To study large samples of exoplanetary spectra, we built a new tool: Alfnoor. Alfnoor combines the highly flexible next-generation retrieval code TauREx 3 with the ArielRad noise simulator to provide a unique framework dedicated to the study of exoplanetary populations with Ariel.

TauREx 3 (Al-Refaie et al. 2019) is the new version of TauREx (Waldmann et al. 2015a, 2015b). This complete rewrite takes the form of a library and is designed to make customization and external code integration easy. It uses the highly accurate line lists from the ExoMol (Tennyson et al. 2016), the high-resolution transmission molecular absorption database (HITRAN; Rothman & Gordon 2014), and the high-temperature molecular spectroscopic database (HITEMP; Gordon et al. 2016) databases to build forward and retrieval models. A large number of options are available in terms of forward models (transmission, emission), chemical profiles (constant as a function of pressure, two-layer, equilibrium chemistry), temperature profiles (isothermal, NPoints; Guillot 2010), and cloud parameterizations (Gray; Bohren & Huffman 2008; Lee et al. 2013).

ArielRad (Mugnai et al. 2020) estimates Ariel performances to observe a certain target when stellar, planetary, and orbital parameters are specified. It also calculates the required number of observations to match the requirements for each of Ariel's tiers (Edwards et al. 2019a).
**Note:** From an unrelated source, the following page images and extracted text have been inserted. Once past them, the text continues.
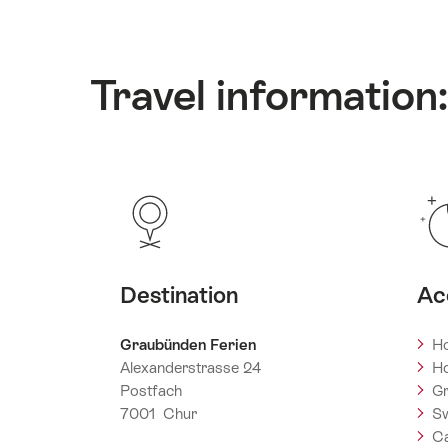
Travel information
Destination
Ac
Graubünden Ferien
Ho
Alexanderstrasse 24
Ho
Postfach
Gr
7001 Chur
Sw
C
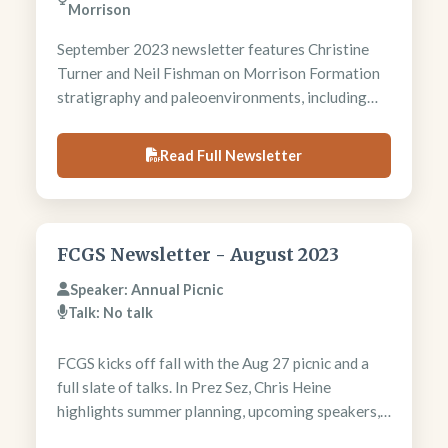
Morrison
September 2023 newsletter features Christine
Turner and Neil Fishman on Morrison Formation
stratigraphy and paleoenvironments, including
alkaline saline wetland interpretations. President
Chris Heine discusses annual picnic success and
Read Full Newsletter
upcoming field trips. Newsletter includes Red
Mountain trip details and regional geological
meeting announcements.
FCGS Newsletter - August 2023
Speaker: Annual Picnic
Talk: No talk
FCGS kicks off fall with the Aug 27 picnic and a
full slate of talks. In Prez Sez, Chris Heine
highlights summer planning, upcoming speakers,
and the value of meetings for staying connected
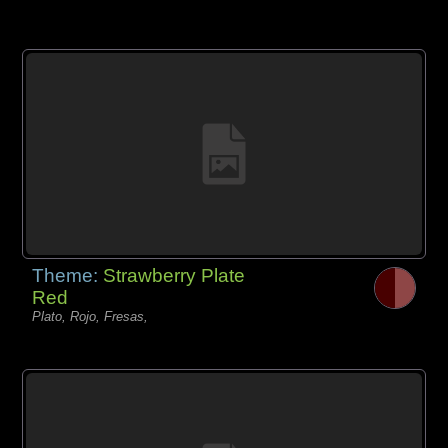
Theme:
Strawberry Plate
Red
Plato, Rojo, Fresas,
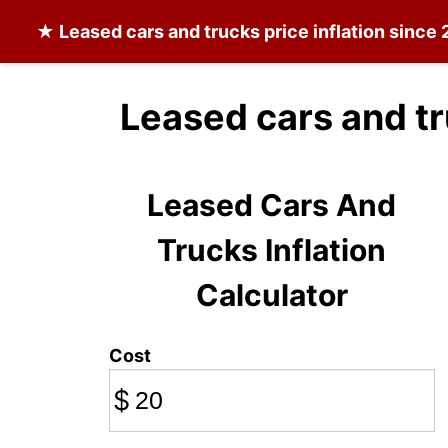
★
Leased cars and trucks
price inflation since
Leased cars and tr
Leased Cars And
Trucks Inflation
Calculator
Cost
$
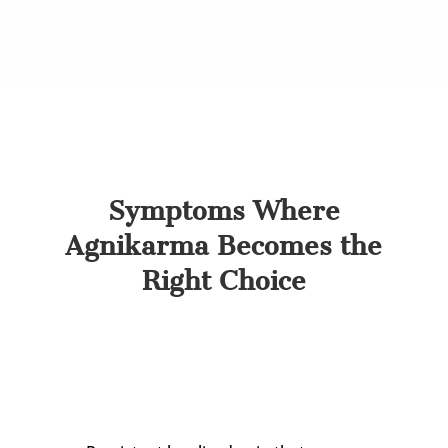
Agnikarma is designed precisely for this stage.
Spotting the right symptoms helps decide
whether Agnikarma is suited to your case.
Symptoms Where
Agnikarma Becomes the
Right Choice
Agnikarma is most effective when pain has
settled into a specific, identifiable point. Tell-tale
signs include:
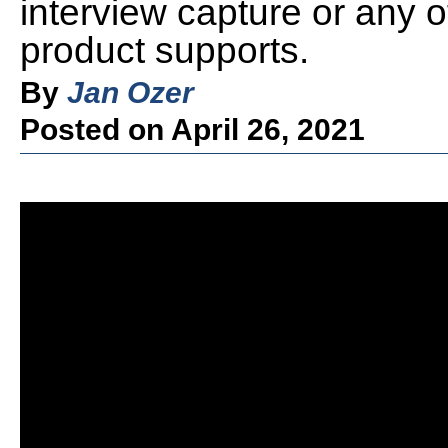
interview capture or any o
product supports.
By
Jan Ozer
Posted on April 26, 2021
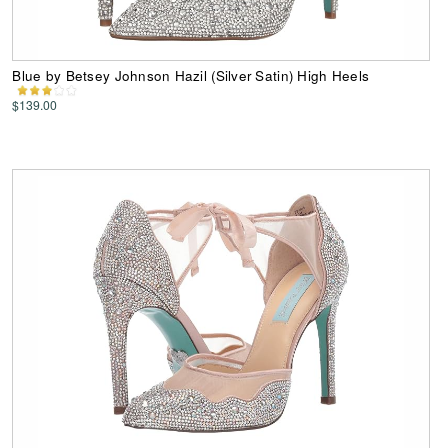
Blue by Betsey Johnson Hazil (Silver Satin) High Heels
$139.00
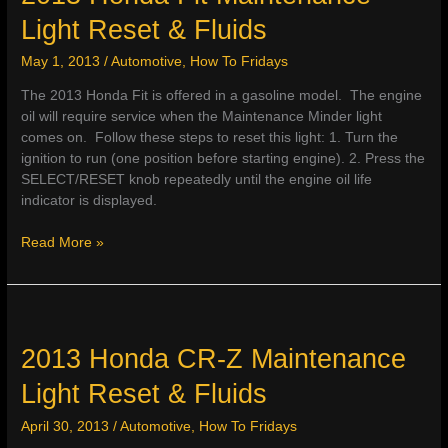
&
Light Reset & Fluids
Fluids
May 1, 2013
/
Automotive
,
How To Fridays
The 2013 Honda Fit is offered in a gasoline model. The engine
oil will require service when the Maintenance Minder light
comes on. Follow these steps to reset this light: 1. Turn the
ignition to run (one position before starting engine). 2. Press the
SELECT/RESET knob repeatedly until the engine oil life
indicator is displayed.
2013
Read More »
Honda
Fit
Maintenance
Light
Reset
2013 Honda CR-Z Maintenance
&
Light Reset & Fluids
Fluids
April 30, 2013
/
Automotive
,
How To Fridays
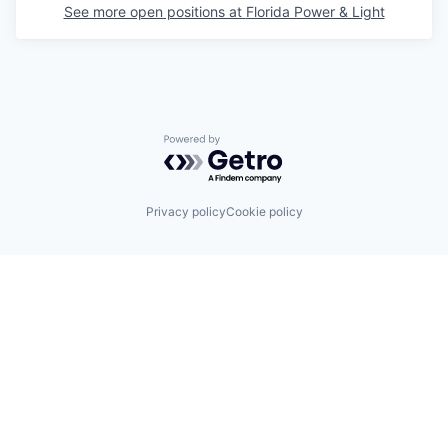
See more open positions at
Florida Power & Light
Powered by Getro.com
Privacy policy
Cookie policy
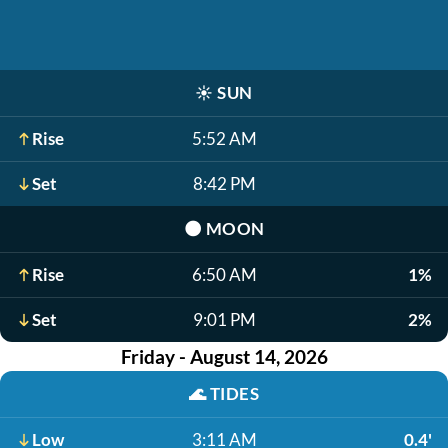
☀️
SUN
Rise
5:52 AM
Set
8:42 PM
🌑
MOON
Rise
6:50 AM
1%
Set
9:01 PM
2%
Friday - August 14, 2026
🌊
TIDES
Low
3:11 AM
0.4'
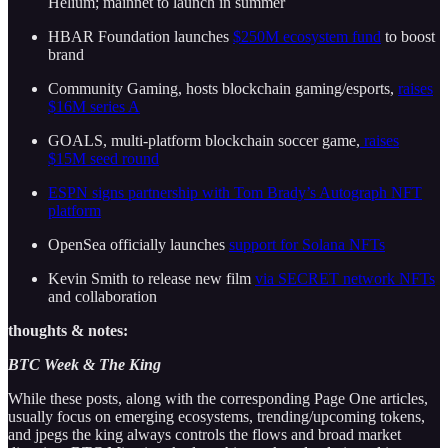
Helium; mainnet to launch in summer
HBAR Foundation launches
$250M ecosystem fund
to boost
brand
Community Gaming, hosts blockchain gaming/esports,
raises
$16M series A
GOALS, multi-platform blockchain soccer game,
raises
$15M seed round
ESPN signs partnership with Tom Brady’s Autograph NFT
platform
OpenSea officially launches
support for Solana NFTs
Kevin Smith to release new film
via SECRET network NFTs
and collaboration
thoughts & notes:
BTC Week & The King
While these posts, along with the corresponding Page One articles,
usually focus on emerging ecosystems, trending/upcoming tokens,
and jpegs the king always controls the flows and broad market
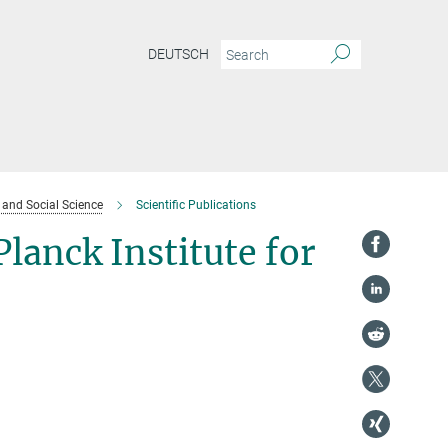
DEUTSCH
l and Social Science
Scientific Publications
Planck Institute for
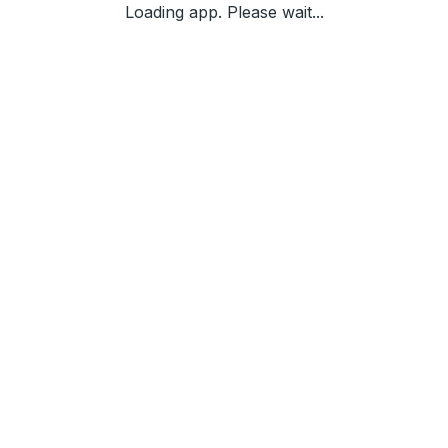
Loading app. Please wait...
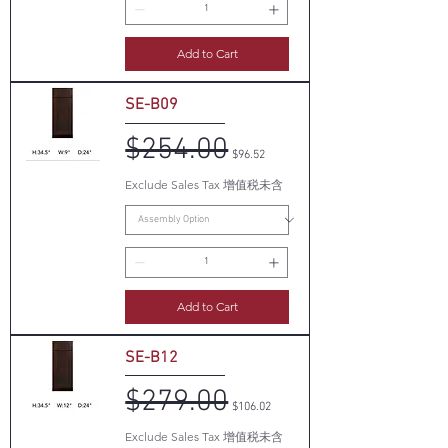
Add to Cart
SE-B09
$254.00
Regular Price
Sale Price
$96.52
Exclude Sales Tax 增值税未含
Add to Cart
SE-B12
$279.00
Regular Price
Sale Price
$106.02
Exclude Sales Tax 增值税未含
In our study we focused on Tier-2 observations, which are the core of the mission, and aim at characterizing the key chemical species, thermal structure, and the cloud properties of the selected atmospheres. Ariel observations are expected to cover the wavelengths from 0.5 to 7 μm. The telescope has three photometers: a visible photometer (VISPhot) and two fine guidance sensors (FGS1 and FGS2) that are also used for the observations. The telescope also has two spectrometers: the Near Infrared Spectrometer (NIRSpec) and the Ariel Infrared Spectrometer (AIRS). The resolution of the spectrometers is adapted to the tier levels. A description of the resolution achieved for each tier can be found in Tinetti et al. (2018), Edwards et al. (2019a), and Mugnai et al. (2020). It is summarized in Table 1.
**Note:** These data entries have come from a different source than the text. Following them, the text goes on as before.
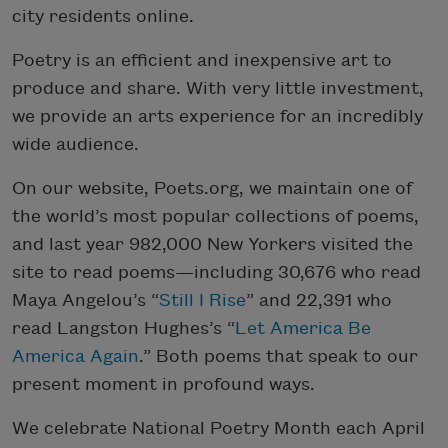
city residents online.
Poetry is an efficient and inexpensive art to
produce and share. With very little investment,
we provide an arts experience for an incredibly
wide audience.
On our website, Poets.org, we maintain one of
the world’s most popular collections of poems,
and last year 982,000 New Yorkers visited the
site to read poems—including 30,676 who read
Maya Angelou’s “
Still I Rise
” and 22,391 who
read Langston Hughes’s “
Let America Be
America Again
.” Both poems that speak to our
present moment in profound ways.
We celebrate National Poetry Month each April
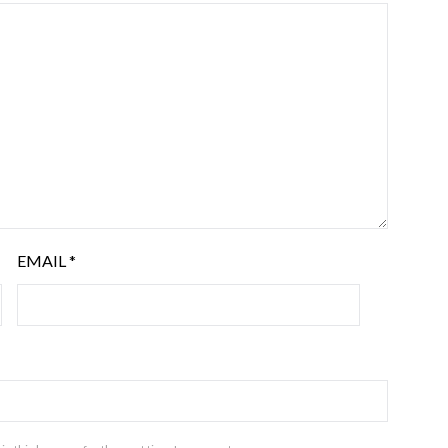
EMAIL
*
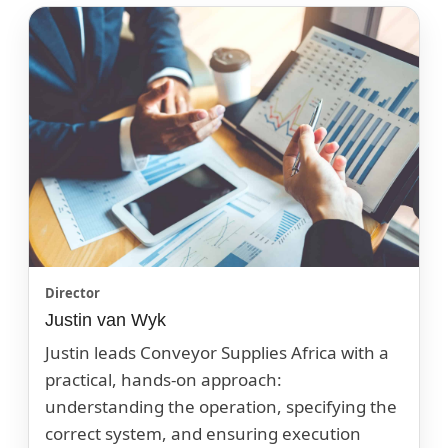
Director
Justin van Wyk
Justin leads Conveyor Supplies Africa with a
practical, hands-on approach:
understanding the operation, specifying the
correct system, and ensuring execution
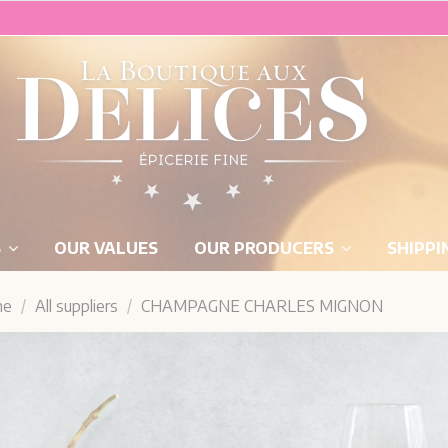
S
OUR VALUES
OUR PRODUCERS
SHIPPI
me
All suppliers
CHAMPAGNE CHARLES MIGNON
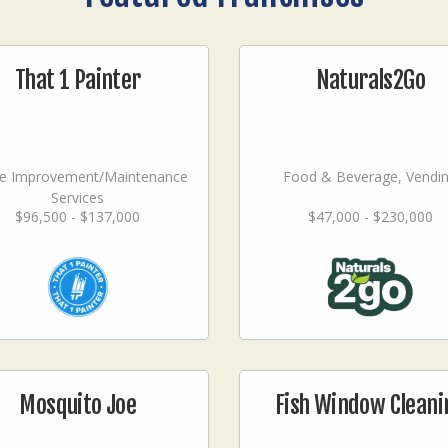
That 1 Painter
Naturals2Go
 Improvement/Maintenance
Food & Beverage, Vendi
Services
$96,500 - $137,000
$47,000 - $230,000
Mosquito Joe
Fish Window Cleani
Table 1.  Wavelength Coverage (λ) and Resolutions (R) of Each Spectrometer (NIRSpec, AIRS-CH0, and AIRS-CH1) for the Ariel Tiers

Instrument	λ(μm)	R–Tier 1	R–Tier 2	R–Tier 3
VISPhot	0.5–0.6	$\unicode{x000D8}$	$\unicode{x000D8}$	$\unicode{x000D8}$
FGS1	0.6–0.8	$\unicode{x000D8}$	$\unicode{x000D8}$	$\unicode{x000D8}$
FGS2	0.8–1.1	$\unicode{x000D8}$	$\unicode{x000D8}$	$\unicode{x000D8}$
NIRSpec	1.1–1.95	1	10	20
AIRS-CH0	1.95–3.9	3	50	100
AIRS-CH1	3.9–7.8	1	10	20

Note. We also show the photometers (VISPhot, FGS1, and FGS2).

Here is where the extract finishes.